Essen | Amt für soziales und Wohnen

Der Fachbereich 50 (Amt für Soziales und Wohnen) der Stadt Essen gliedert sich in fünf Abteilungen mit insgesamt rd. 375 Mitarbeiter*innen. Die Stellen sind zentral in zwei Dienstgebäuden untergebracht und bieten Beratung und individuelle Hilfen in zahlreichen Lebenslagen an.
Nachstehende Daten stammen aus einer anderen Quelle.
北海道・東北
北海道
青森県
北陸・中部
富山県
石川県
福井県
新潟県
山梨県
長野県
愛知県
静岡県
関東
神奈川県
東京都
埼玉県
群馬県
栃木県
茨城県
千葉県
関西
Mit seiner Arbeit sichert das Amt für Soziales und Wohnen die Existenz insbesondere bedürftiger, alter und/oder erwerbsgeminderter Menschen in Essen und ermöglicht ihnen soziale, kulturelle und gesellschaftliche Teilhabe.
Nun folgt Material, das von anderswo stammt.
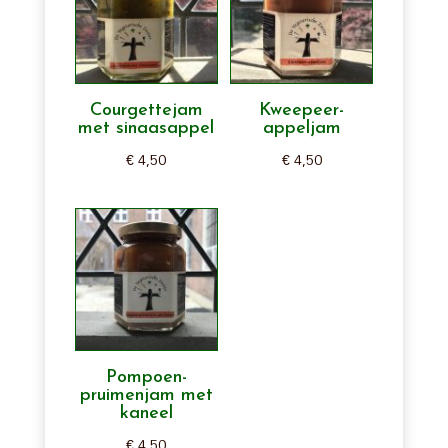
Courgettejam
Kweepeer-
met sinaasappel
appeljam
€
4,50
€
4,50
Pompoen-
pruimenjam met
kaneel
€
4,50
Das Amt ist zuständig für die allgemeine Sozialhilfe, Grundsicherung im Alter und bei Erwerbsminderung, Hilfeleistungen zur Stationären Pflege, Heimaufsicht, Alten- und Behindertenhilfe, Schwerbehindertenangelegenheiten, Elterngeld, Asyl- und Aussiedlerangelegenheiten, Hilfen zum Wohnen (Verhinderung von Wohnungslosigkeit und Sicherung der Energieversorgung, Unterbringung von Flüchtlingen und Obdachlosen), Drogenreferat und Wohngeld.

Auszug aus den Benchmarking-Daten

Folgend finden Sie vier Übersichtsgrafiken aus dem Datenpool des Benchmarkings 2020, die folgende Inhalte für die Stadt Essen abbilden:

  • prozentuale Verteilung von Leistungsbeziehenden nach Leistungsbereichen
  • prozentuale Verteilung der Auszahlungen nach Leistungsbereichen
     
  • Dichten der einzelnen Leistungsbereiche
  • aktueller Stand der Wirtschaftsindikatoren im Vergleich

Nicht dargestellte Rubriken bei den Grafiken lassen sich durch fehlende Datenlieferungen oder Nichtzuständigkeit erklären.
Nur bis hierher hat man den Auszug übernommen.